Websites that allow students to access completed essays and papers are currently under legal attack, with several lawsuits underway against prominent distributors.
Commonly called “paper mills,” the sites provide written pieces for download, often without permission from their authors. Use of these sites is considered plagiarism at the University of Wisconsin.
Chad Weidner, an English professor at Roosevelt Academy in the Netherlands, and his affiliate Karolien Walravens are currently involved in a lawsuit against paper distributer R2C2 Inc. and owner Rusty Carroll.
The suit was filed in 2006 when R2C2 Inc. was found to be distributing term papers online without permission, bringing into question the use of technology in “borrowing others work.”
Weidner said in and e-mail to The Badger Herald he ideally hopes for a chilling effect on the term paper business as the case progresses.
Weidner, a victim of the online paper distributor when they gave out his paper without his permission, emphasized the importance of scholarly research.
“I think it is important to teach students that there are no shortcuts, and that real research is both time consuming and difficult,” Weidner said in the e-mail. “To think that there is some kind of quick fix, be it a paper sold online, a paper borrowed from a peer or creative rewriting of an academic’s work is just unacceptable.”
Copyright infringement is also a common method of plagiarism. According to the UW System legal counsel, copyright law, “copyrights protect original works of authorship fixed in any tangible medium of expression.”
“It is not so different from selling pirated DVDs or CDs,” Weidner said. “The financial threshold might be lower than the latest blockbuster film, but the ethical dimension is perhaps even greater.”
Robert Dreschel, a professor of journalism and mass communication at UW, finds this practice to be “fundamentally a form of cheating” when applied to assignments.
He added while it may not strictly be plagiarism, acquiring papers from another source and using them at a school or university is a violation of academic integrity.
“If you plagiarize something and the material is copyrighted, you could be sued for copyright infringement,” Dreschel said.
The increase in students’ access to technology is also a factor for accessing plagiarized material.
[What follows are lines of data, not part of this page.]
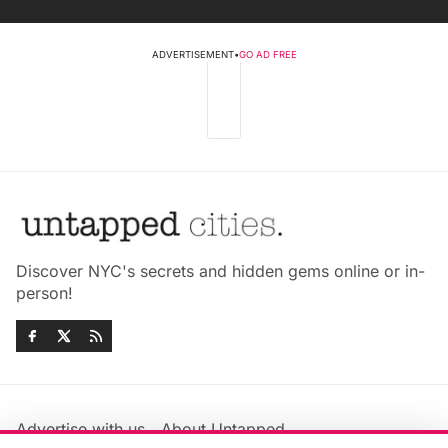
ADVERTISEMENT
•
GO AD FREE
Discover NYC's secrets and hidden gems online or in-
person!
Advertise with us
About Untapped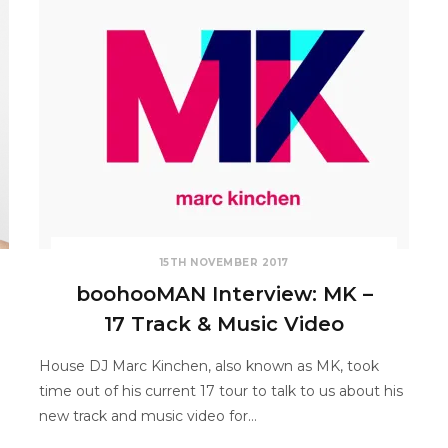
15TH NOVEMBER 2017
boohooMAN Interview: MK –
17 Track & Music Video
o
House DJ Marc Kinchen, also known as MK, took
time out of his current 17 tour to talk to us about his
new track and music video for…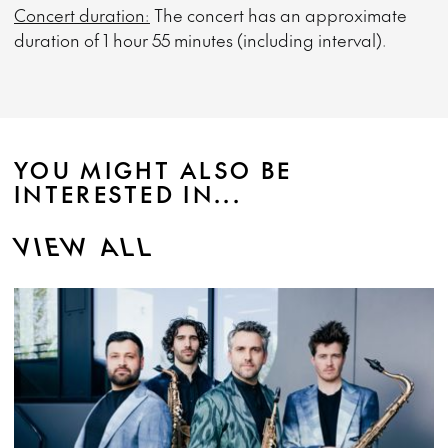
Concert duration:
The concert has an approximate
duration of 1 hour 55 minutes (including interval).
YOU MIGHT ALSO BE
INTERESTED IN...
VIEW ALL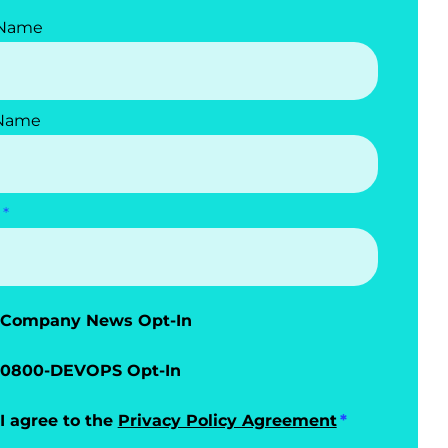
 Name
 Name
Company News Opt-In
0800-DEVOPS Opt-In
I agree to the
Privacy Policy Agreement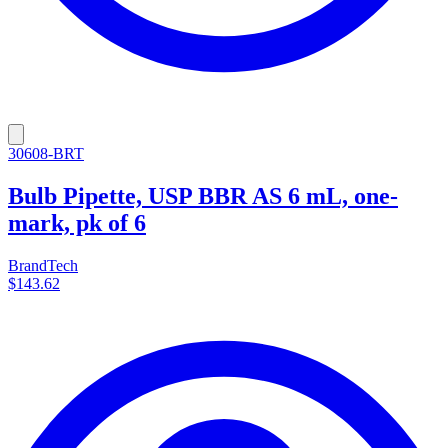
30608-BRT
Bulb Pipette, USP BBR AS 6 mL, one-
mark, pk of 6
BrandTech
$143.62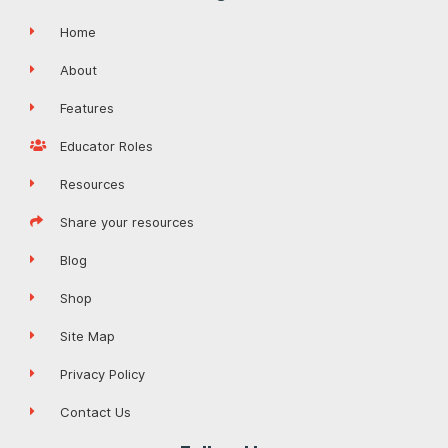
Home
About
Features
Educator Roles
Resources
Share your resources
Blog
Shop
Site Map
Privacy Policy
Contact Us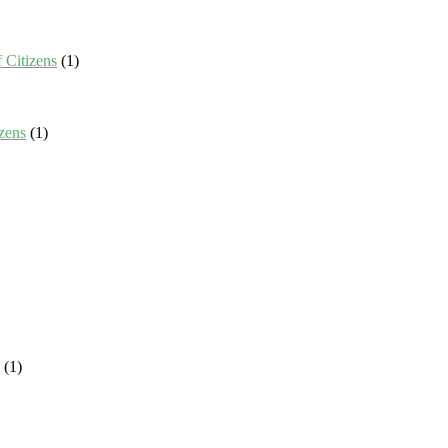
 Citizens
(1)
zens
(1)
(1)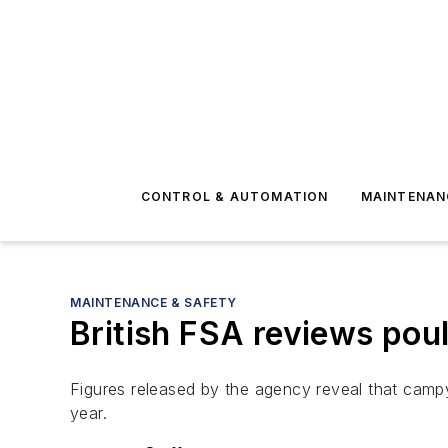
CONTROL & AUTOMATION
MAINTENAN
MAINTENANCE & SAFETY
British FSA reviews pou
Figures released by the agency reveal that camp
year.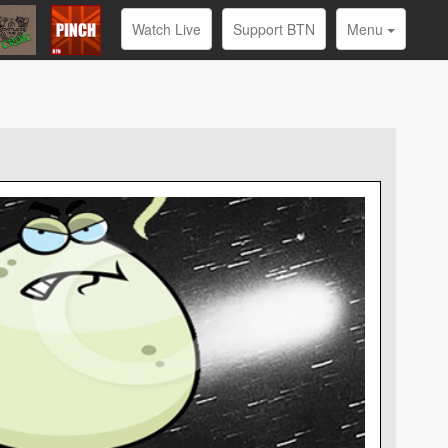
Watch Live
Support BTN
Menu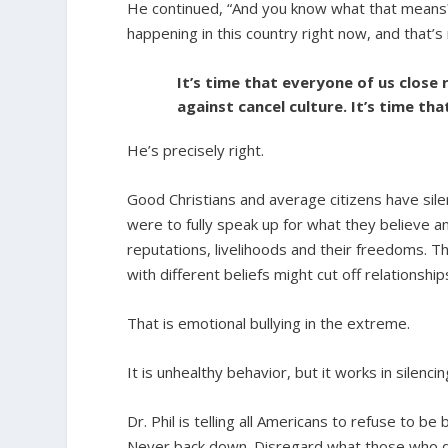
He continued, “And you know what that means? I
happening in this country right now, and that’s 
It’s time that everyone of us close
against cancel culture. It’s time th
He’s precisely right.
Good Christians and average citizens have sil
were to fully speak up for what they believe a
reputations, livelihoods and their freedoms. T
with different beliefs might cut off relationshi
That is emotional bullying in the extreme.
It is unhealthy behavior, but it works in silenci
Dr. Phil is telling all Americans to refuse to be
Never back down. Disregard what those who di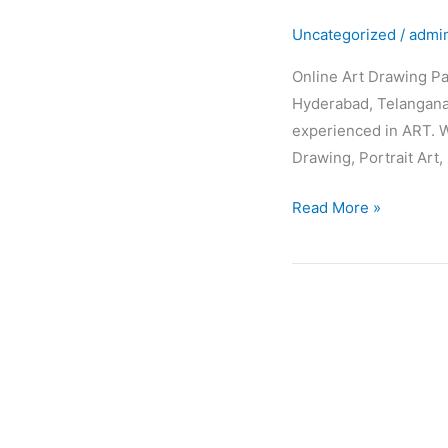
Drawing
Uncategorized
/
admi
Painting
Classes
Online Art Drawing Pa
Hyderabad, Telangana,
experienced in ART. W
Drawing, Portrait Art, 
Read More »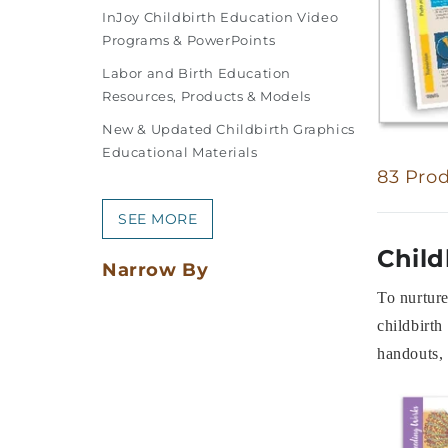
InJoy Childbirth Education Video
Programs & PowerPoints
Labor and Birth Education
Resources, Products & Models
New & Updated Childbirth Graphics
Educational Materials
83 Pro
SEE MORE
Child
Narrow By
To nurture
childbirth
handouts, 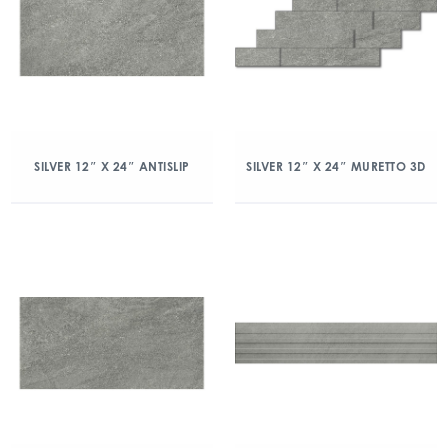
SILVER 12″ X 24″ ANTISLIP
SILVER 12″ X 24″ MURETTO 3D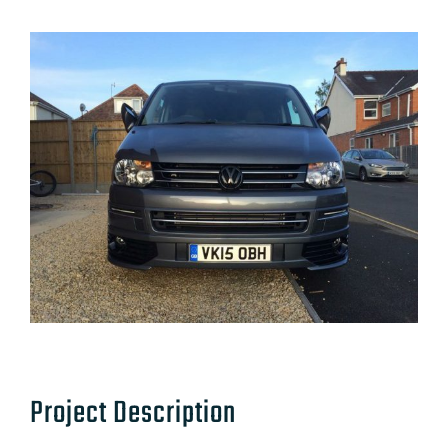
Project Description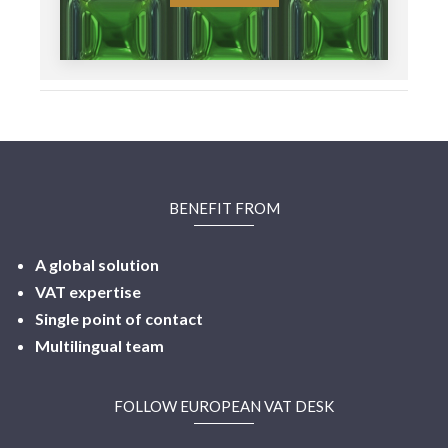
BENEFIT FROM
A global solution
VAT expertise
Single point of contact
Multilingual
team
FOLLOW EUROPEAN VAT DESK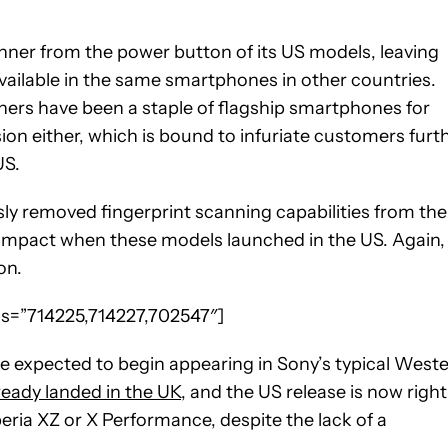
nner from the power button of its US models, leaving
available in the same smartphones in other countries.
anners have been a staple of flagship smartphones for
ion either, which is bound to infuriate customers furt
US.
sly removed fingerprint scanning capabilities from the
ompact when these models launched in the US. Again,
on.
eos=”714225,714227,702547″]
e expected to begin appearing in Sony’s typical West
eady landed in the UK
, and the US release is now right
eria XZ or X Performance, despite the lack of a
Dreschel said technology makes it easier than ever for people to find materials.
“One way to look at plagiarism is [if] you pass somebody’s [work] off as your own without their knowledge, but these [paper mill] websites bill themselves as helping you do research,” Dreschel said.
Weidner said he finds the Internet is more at fault for inhibiting students’ motivation for individual research and writing.
“Universities will need to find ways to reinvent assignments so that students are inspired to do original work,” Weidner said. “At the same time, the legal system needs to catch up, as is the case with so many modern developments.”